A.P.: Niektóre szkoły rodzenia wycofały możliwość uczestnictwa w zajęciach stacjonarnych, na rzecz kursów online, natomiast nie wszystkie. Jeżeli zależy nam na zdobyciu praktycznych umiejętności, warto poszukać placówek, które świadczą swoje usługi stacjonarnie.

P.CH.: A co z rutynowymi wizytami u lekarzy prowadzących ciąże? Czy mogą odbywać się rzadziej?

A.P.: Rutynowe wizyty u lekarzy prowadzących ciąże odbywają się bez zmian. Kobiety powinny być pod stałą opieką lekarza ginekologa i nie powinny pomijać wizyt kontrolnych.
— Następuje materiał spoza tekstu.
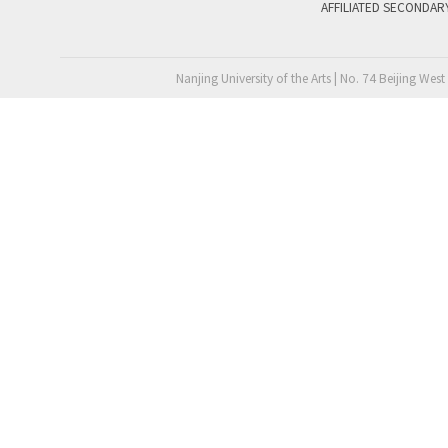
AFFILIATED SECONDAR
Nanjing University of the Arts | No. 74 Beijing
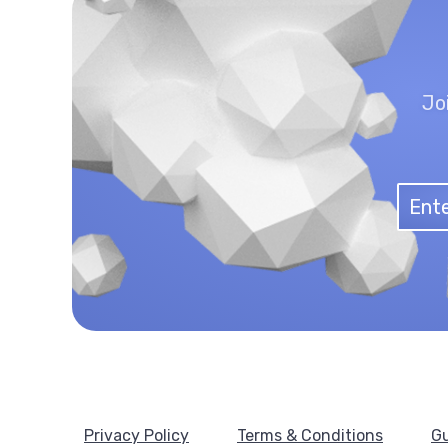
Jo
Privacy Policy
Terms & Conditions
Gu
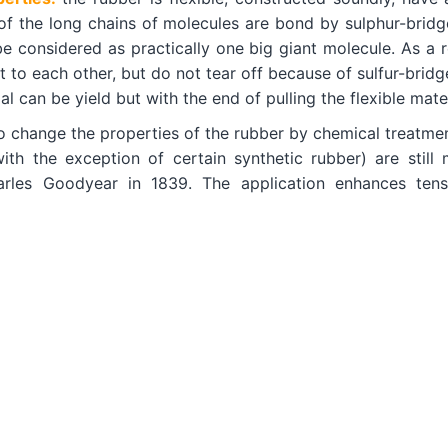
 of the long chains of molecules are bond by sulphur-bridg
e considered as practically one big giant molecule. As a r
 to each other, but do not tear off because of sulfur-bridge
l can be yield but with the end of pulling the flexible mater
o change the properties of the rubber by chemical treatmen
with the exception of certain synthetic rubber) are stil
rles Goodyear in 1839. The application enhances tensile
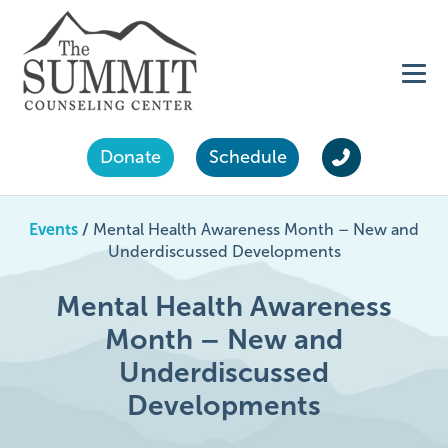
Donate
Schedule
Events
/
Mental Health Awareness Month – New and
Underdiscussed Developments
Mental Health Awareness
Month – New and
Underdiscussed
Developments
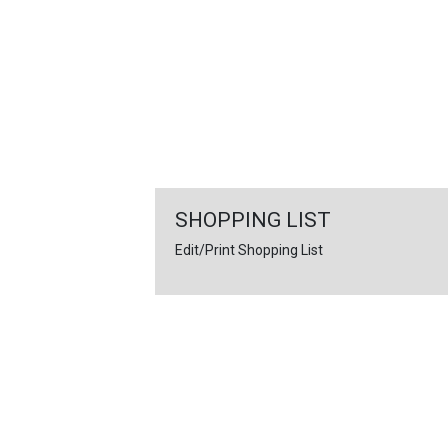
FEATURED
LINKS
SHOPPING LIST
Edit/Print Shopping List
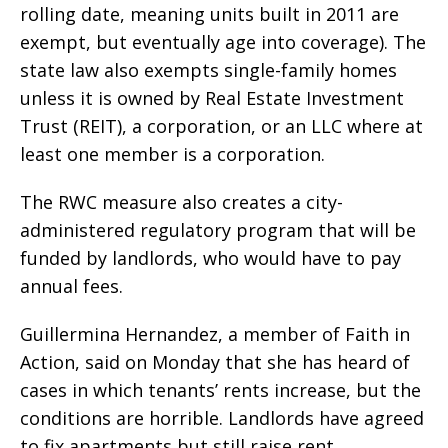
rolling date, meaning units built in 2011 are
exempt, but eventually age into coverage). The
state law also exempts single-family homes
unless it is owned by Real Estate Investment
Trust (REIT), a corporation, or an LLC where at
least one member is a corporation.
The RWC measure also creates a city-
administered regulatory program that will be
funded by landlords, who would have to pay
annual fees.
Guillermina Hernandez, a member of Faith in
Action, said on Monday that she has heard of
cases in which tenants’ rents increase, but the
conditions are horrible. Landlords have agreed
to fix apartments but still raise rent,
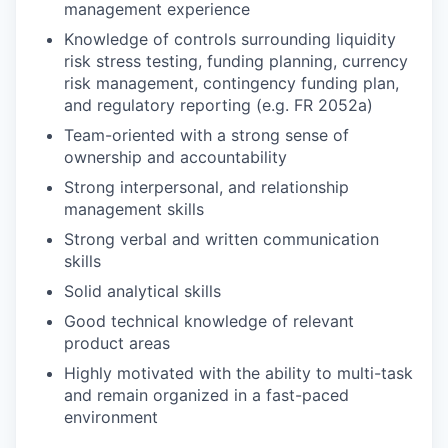
management experience
Knowledge of controls surrounding liquidity
risk stress testing, funding planning, currency
risk management, contingency funding plan,
and regulatory reporting (e.g. FR 2052a)
Team-oriented with a strong sense of
ownership and accountability
Strong interpersonal, and relationship
management skills
Strong verbal and written communication
skills
Solid analytical skills
Good technical knowledge of relevant
product areas
Highly motivated with the ability to multi-task
and remain organized in a fast-paced
environment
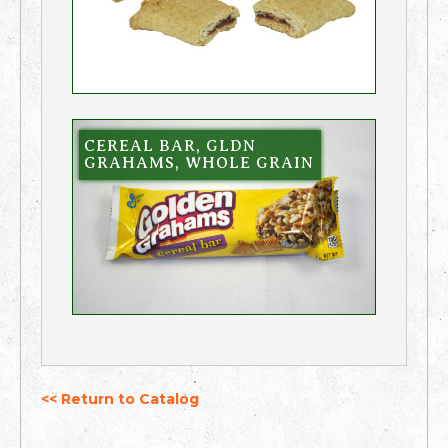
CEREAL BAR, GLDN
GRAHAMS, WHOLE GRAIN
<< Return to Catalog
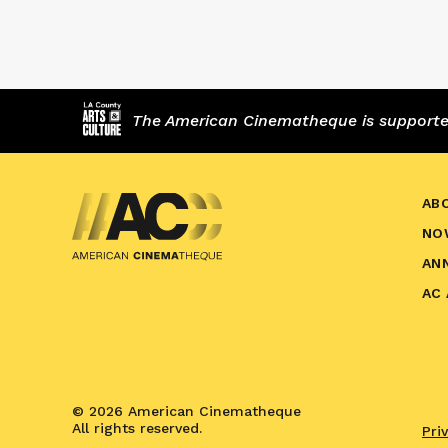
The American Cinematheque is supported,
AB
NO
AN
AC
© 2026 American Cinematheque
All rights reserved.
Pri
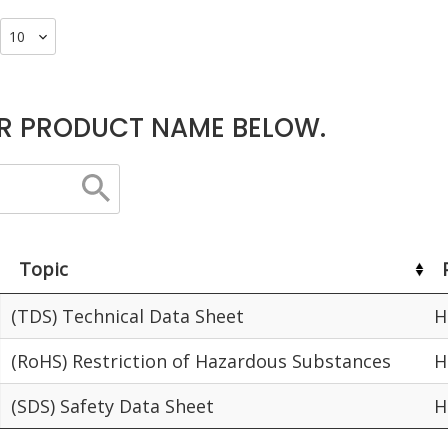
R PRODUCT NAME BELOW.
Topic
(TDS) Technical Data Sheet
H
(RoHS) Restriction of Hazardous Substances
H
(SDS) Safety Data Sheet
H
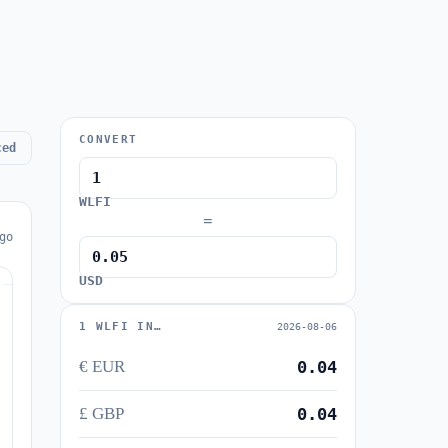
CONVERT
ced
WLFI
=
go
USD
1 WLFI IN…
2026-08-06
€ EUR
0.04
£ GBP
0.04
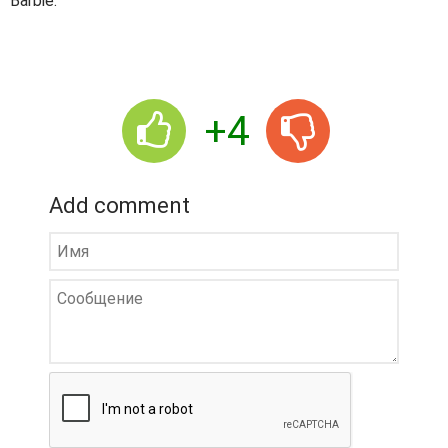
Barbie.
+4
Add comment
Na czas pandemii w placówkach medycznych zostały wprowadzone środki ostrożności oraz procedury dezynfekcji, w celu zapewnienia bezpieczeństwa pacjentom i personelowi, a w samych gabinetach lekarskich obowiązują określone zasady postępowania. Po wyjściu pacjenta z gabinetu, wszystko jest dokładnie dezynfekowane.

P.CH.: Od dłuższego czasu większość z nas nie rozstaje się z żelem antybakteryjnym i maseczką. Czy zatem w torbie szpitalnej powinny znaleźć się jakieś dodatkowe środki zapewniające bezpieczeństwo?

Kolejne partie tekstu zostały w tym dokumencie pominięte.